There was another home invasion in my county last February in which the victims did use a firearm (possibly that of the intruders, but it's unconfirmed) resulting in the deaths of two of three intruders. No charges have been laid to date and the victims, who were initially taken into custody, were released unconditionally. The third intruder has not been apprehended.
 
The Kawartha Lakes Police Chief was quoted saying the charges were laid because the force use has to be proportional and reasonable. If you read the info at the link I posted yesterday, you would see that he is wrong. The test now is was the force used reasonable. The need for proportionality in response to an assault is gone. The other aspect to consider is did the victim's use of force continue after the intruder no longer posed a credible threat?

34(1)(c) establishes the reasonableness requirement. 34(2) lists the things to be statutorily considered in assessing reasonableness, which is an ‘in its totality’ question. ‘Proportionality’ is listed under 34(2)(g). Grossly disproportionate force is generally not going to be able to be reasonable.

As more is coming out in rumour form I’m more and more curious about the details of what actually happened.
 
34(1)(c) establishes the reasonableness requirement. 34(2) lists the things to be statutorily considered in assessing reasonableness, which is an ‘in its totality’ question. ‘Proportionality’ is listed under 34(2)(g). Grossly disproportionate force is generally not going to be able to be reasonable.

As more is coming out in rumour form I’m more and more curious about the details of what actually happened.
My wife and I went through a trial in 2016 where the question of proportionality was a key issue. (I can write of this as one party is now deceased and I have no idea where the other party is or if they are still alive.) In that case we had both witnessed a small statured lady with a large kitchen knife defending against fairly large empty handed male who had already struck her. No one suffered an significant injury. 34(2)(g) was considered, for sure. Both were frequent flyers in the justice system with long histories of substance abuse, DV with each other and were under conditions at the time of this assault. 34(2)(e) and (f) outweighed 34(2)(g).
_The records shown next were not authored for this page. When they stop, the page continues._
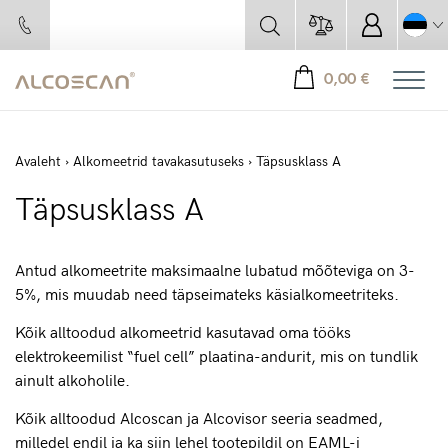
0,00
€
Avaleht
›
Alkomeetrid tavakasutuseks
› Täpsusklass A
Täpsusklass A
Antud alkomeetrite maksimaalne lubatud mõõteviga on 3-
5%, mis muudab need täpseimateks käsialkomeetriteks.
Kõik alltoodud alkomeetrid kasutavad oma tööks
elektrokeemilist “fuel cell” plaatina-andurit, mis on tundlik
ainult alkoholile.
Kõik alltoodud Alcoscan ja Alcovisor seeria seadmed,
milledel endil ja ka siin lehel tootepildil on
EAML
-i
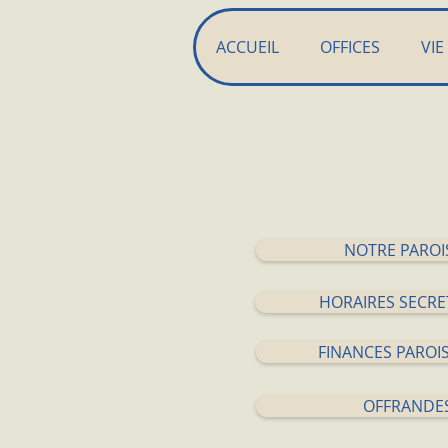
ACCUEIL
OFFICES
VIE
NOTRE PAROI
HORAIRES SECRE
FINANCES PAROIS
OFFRANDE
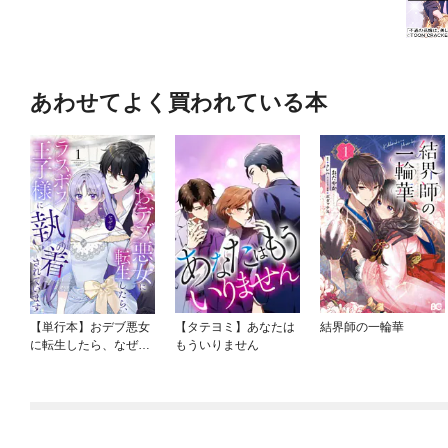
あわせてよく買われている本
【単行本】おデブ悪女
【タテヨミ】あなたは
結界師の一輪華
に転生したら、なぜか
もういりません
ラスボス王子様に執着
されています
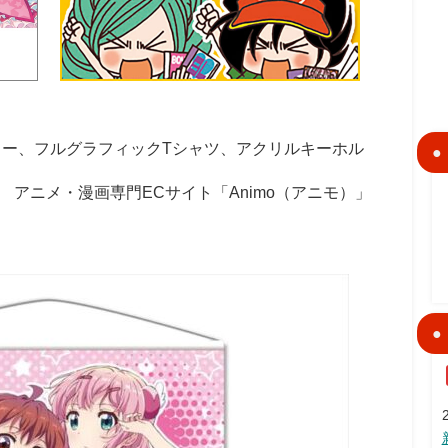
リー、フルグラフィックTシャツ、アクリルキーホル
アニメ・漫画専門ECサイト「Animo（アニモ）」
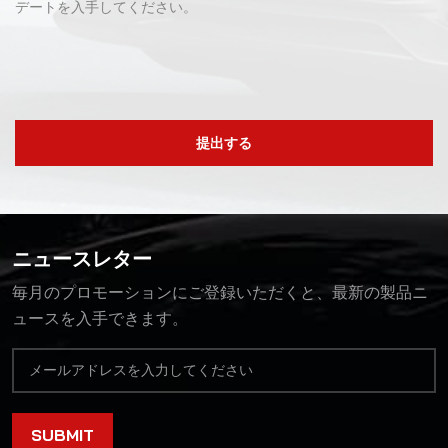
デートを入手してください。
提出する
ニュースレター
毎月のプロモーションにご登録いただくと、最新の製品ニ
ュースを入手できます。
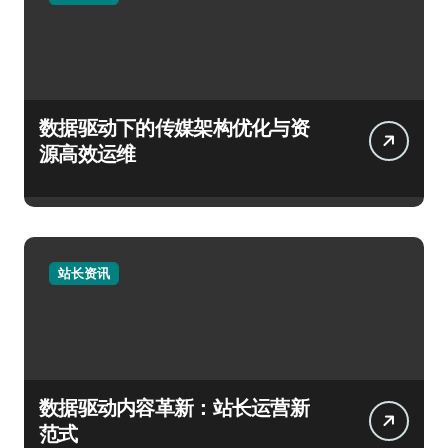
数据驱动下的传媒架构优化与资
源高效运维
站长资讯
数据驱动内容革新：站长运营新
范式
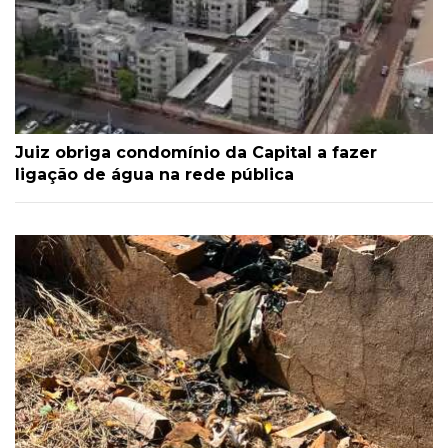
Juiz obriga condomínio da Capital a fazer
ligação de água na rede pública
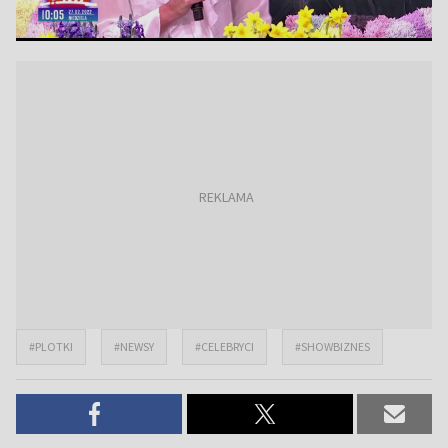
#PLOTKI
#NEWSY
#CELEBRYCI
#SHOWBIZNES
In the end, the assault charges under 265(1)(b) were dropped and both pled guilty to breach of probation (733.1(1)(b)). That lady had a horseshoe strategically inserted somewhere.

I'm super curious, too, but more so about the local case I noted above as the rumour mill was on fire for weeks afterwards and I would drive by the scene every day commuting to/from work.

I know that this is a "Gun Control" thread and, thankfully, for political reasons, no firearm was used in the Lindsay case. Perhaps a thread on Self Defence Law in Canada would be good one to start?
 
Would you mind doing another that rides right up to that line, call it 6-5 in favour of not charging?
Sorry, I blew by this by accident, not intentionally. I’m going to hold off on that though. Too subjective, and my level of confidence decreases as we get closer to the edge cases. I don’t want to lead anyone astray. We can look to the courts for those cases.